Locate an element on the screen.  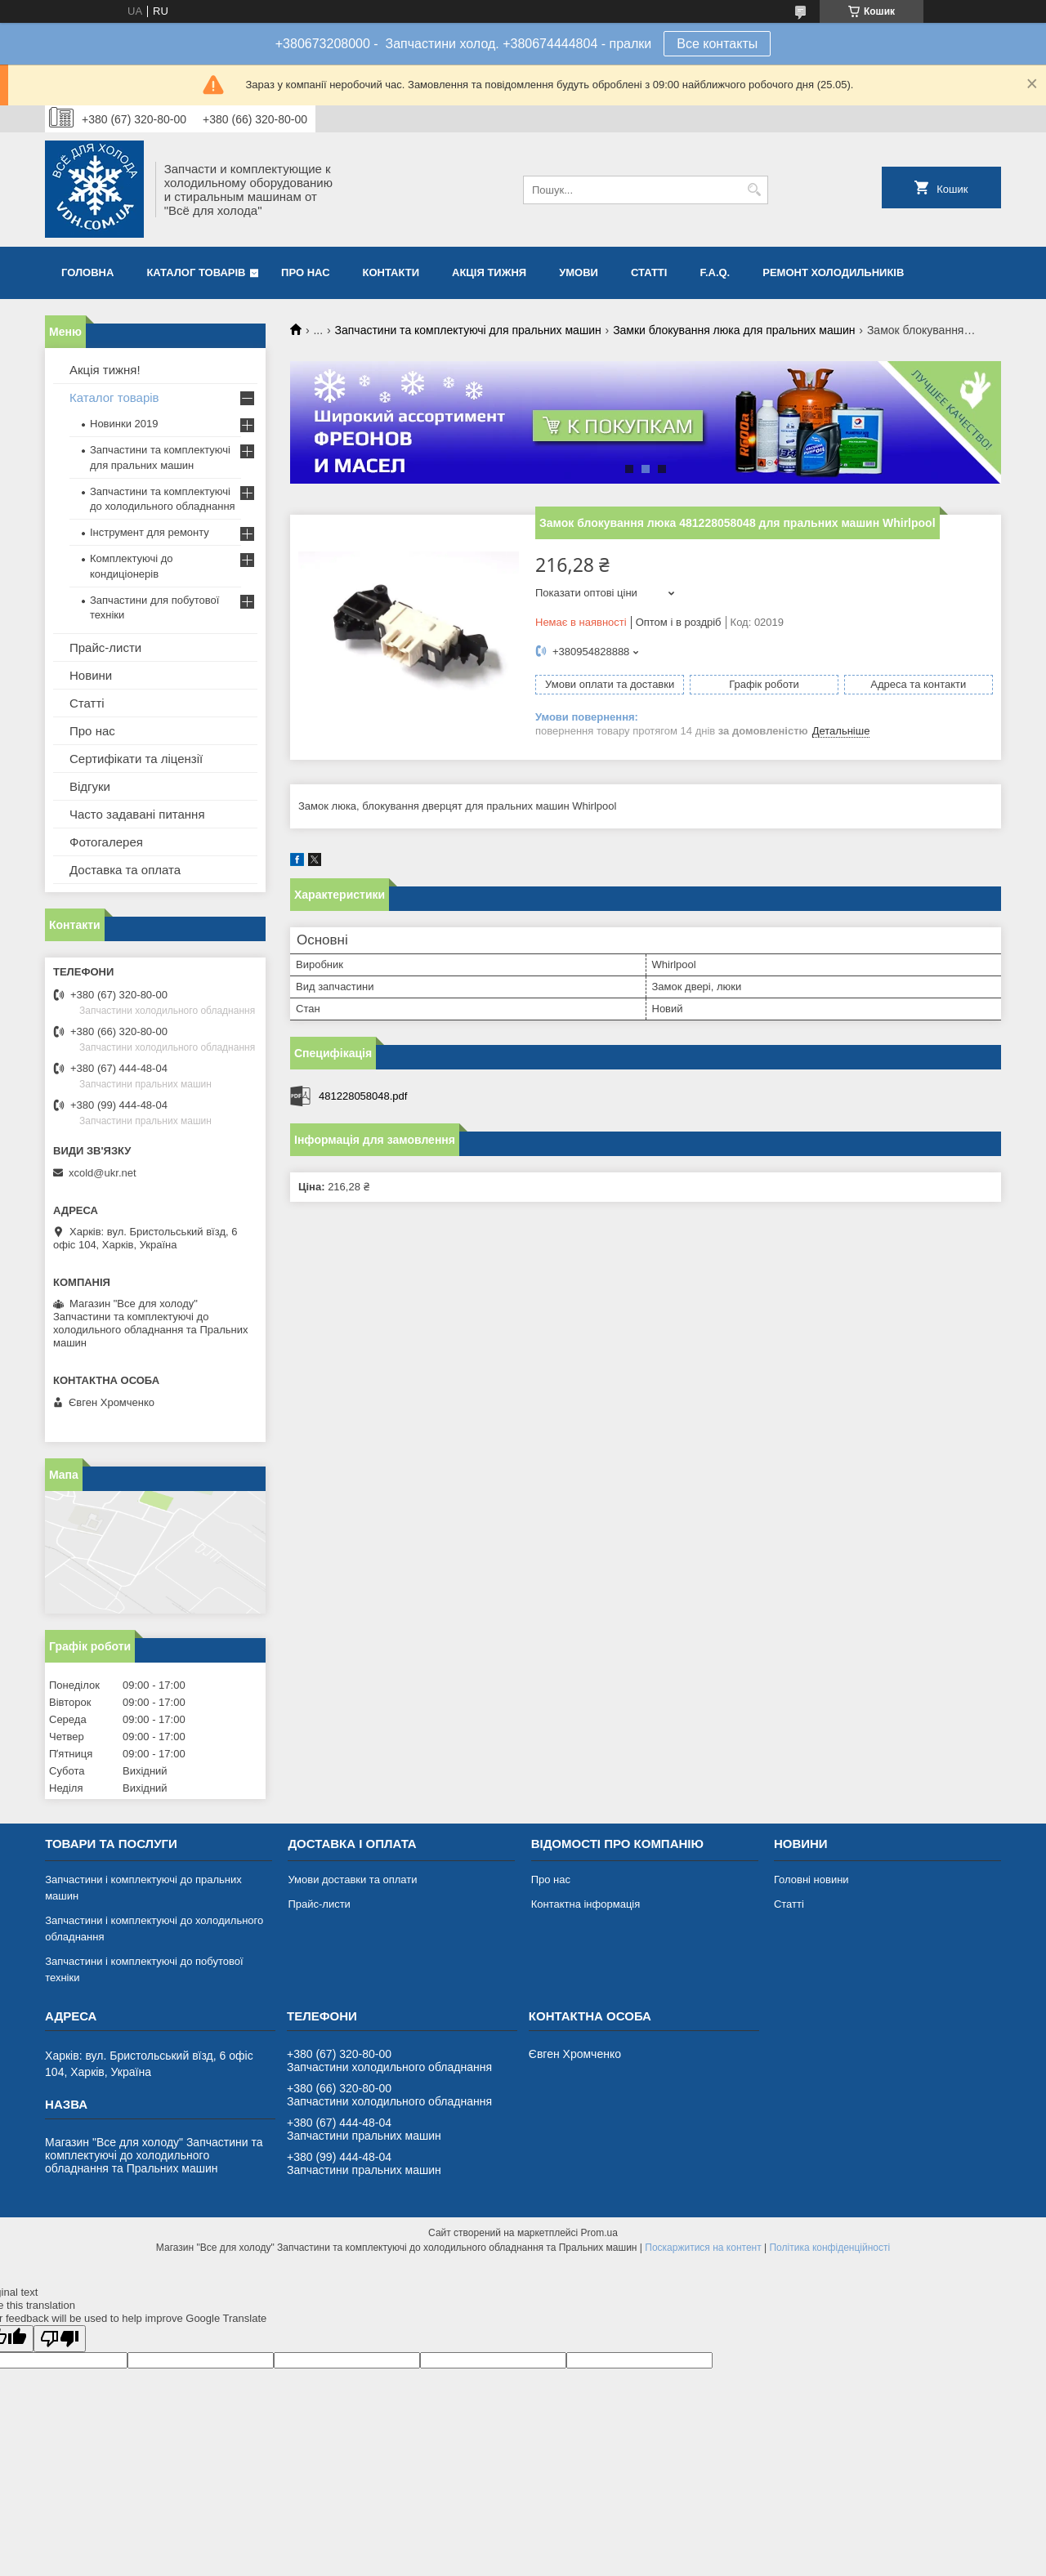
Контактна інформація is located at coordinates (586, 1904).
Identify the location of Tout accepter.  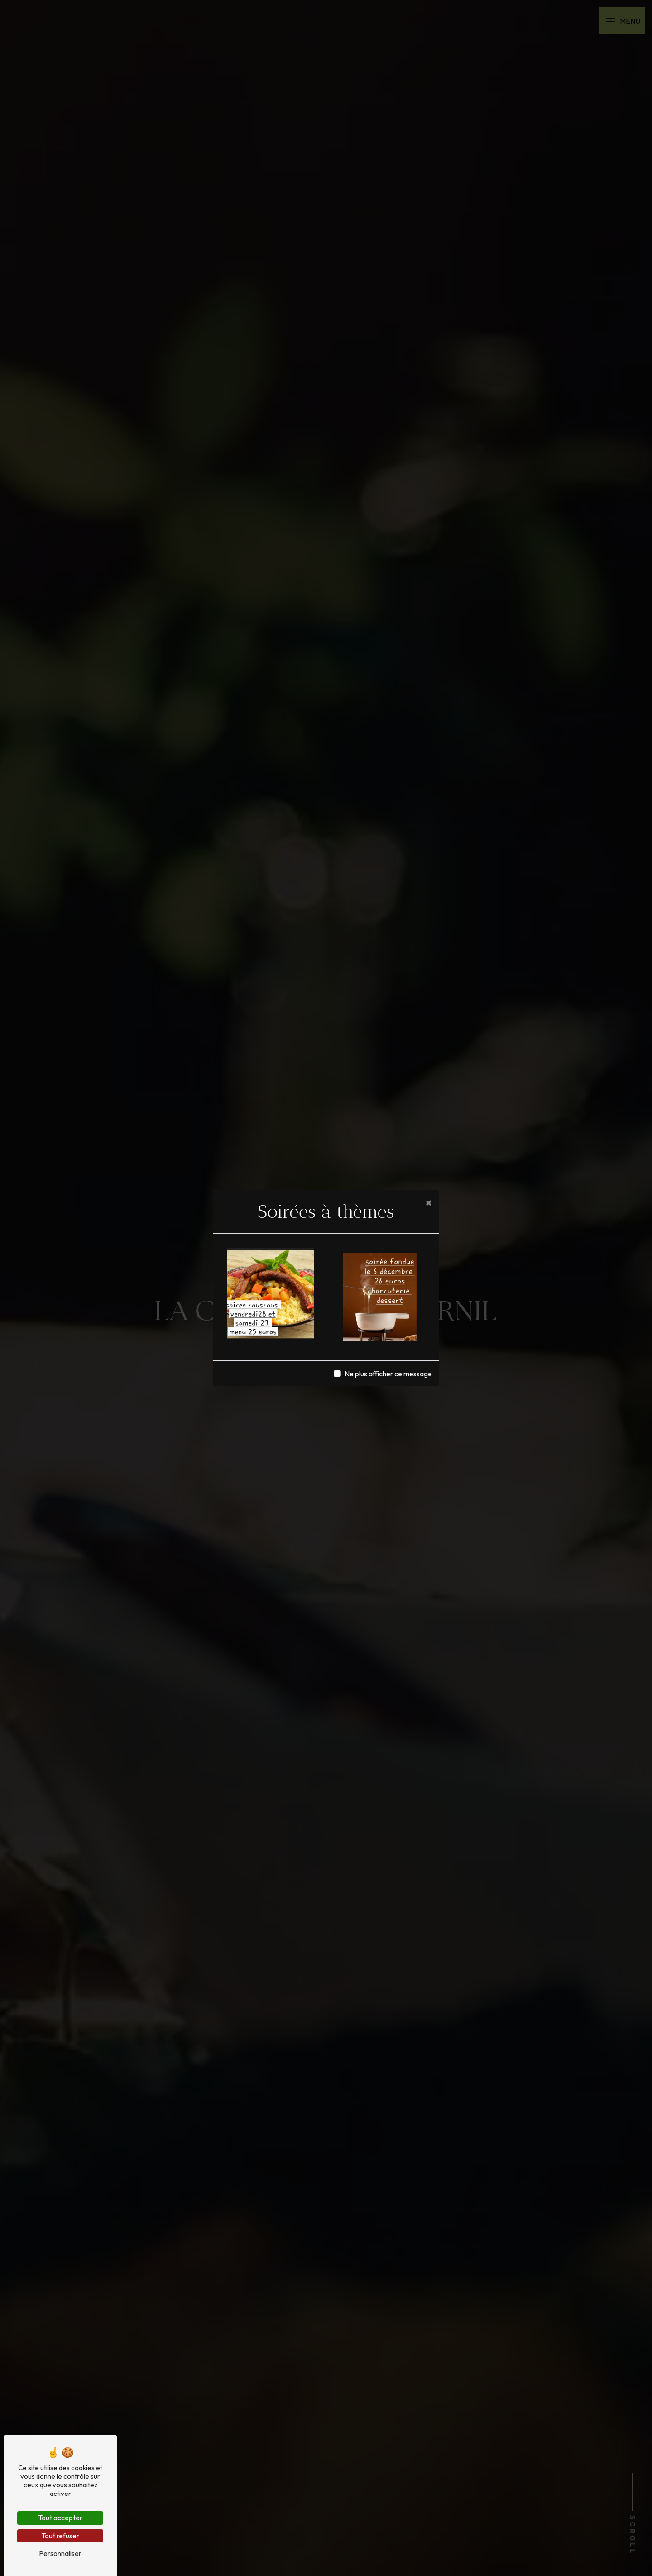
(60, 2517).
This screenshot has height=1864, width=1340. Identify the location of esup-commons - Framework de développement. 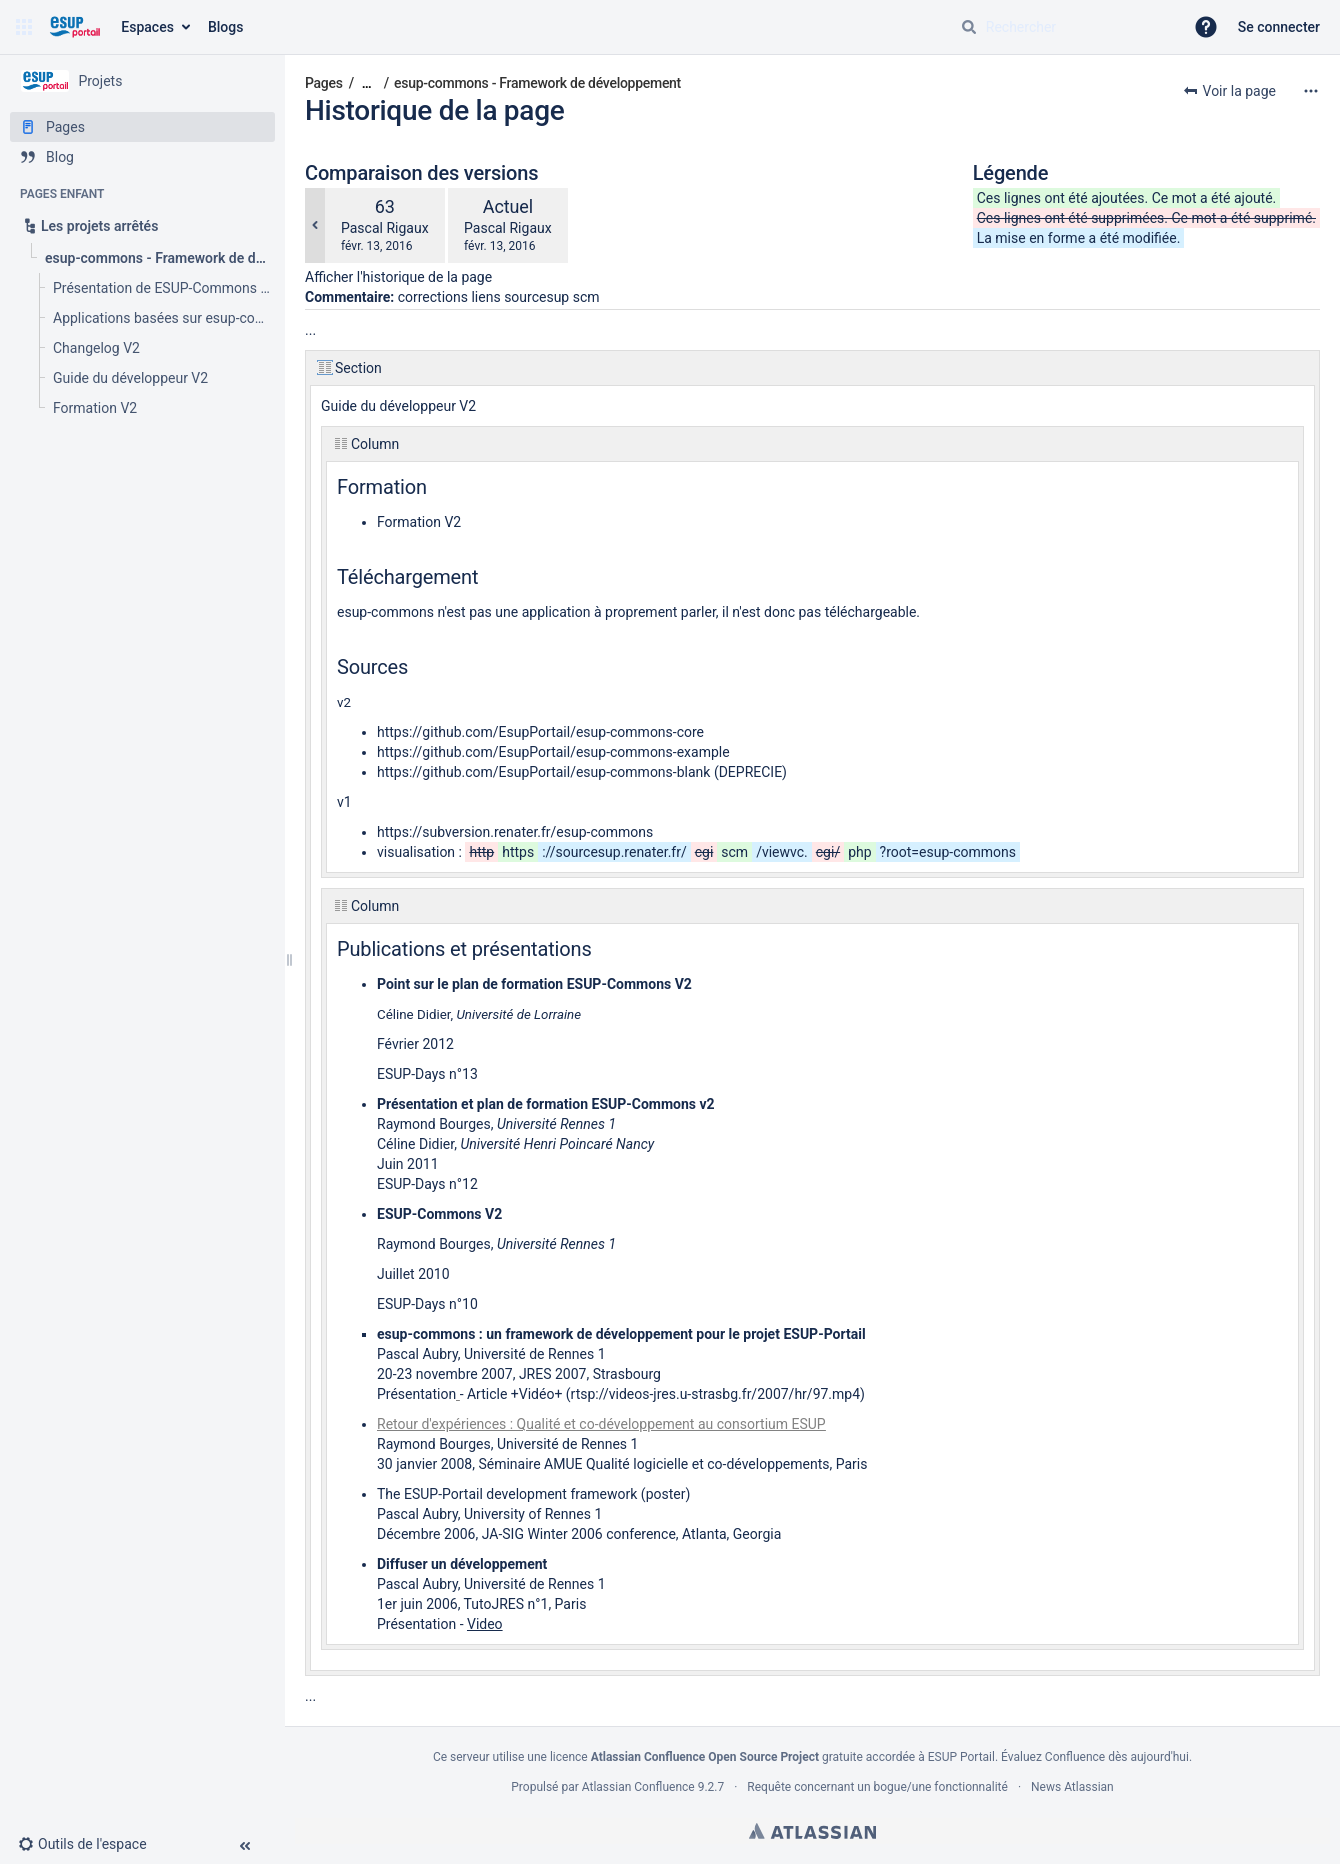
(537, 83).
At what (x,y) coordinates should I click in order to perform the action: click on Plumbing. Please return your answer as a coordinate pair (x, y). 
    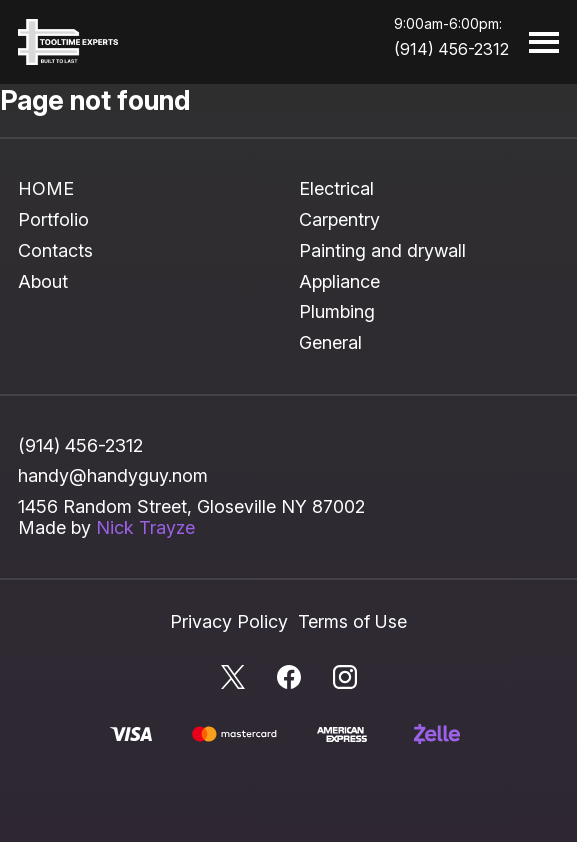
    Looking at the image, I should click on (337, 311).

## Task prompt
Pictures should be omitted. Please return exactly the lines from the line that holds "This screenshot has" through the end of the records.

## Task output
This screenshot has height=1864, width=1340. Identify the location of esup-commons - Framework de développement. 
(537, 83).
At what (x,y) coordinates should I click in order to perform the action: click on Plumbing. Please return your answer as a coordinate pair (x, y). 
    Looking at the image, I should click on (337, 311).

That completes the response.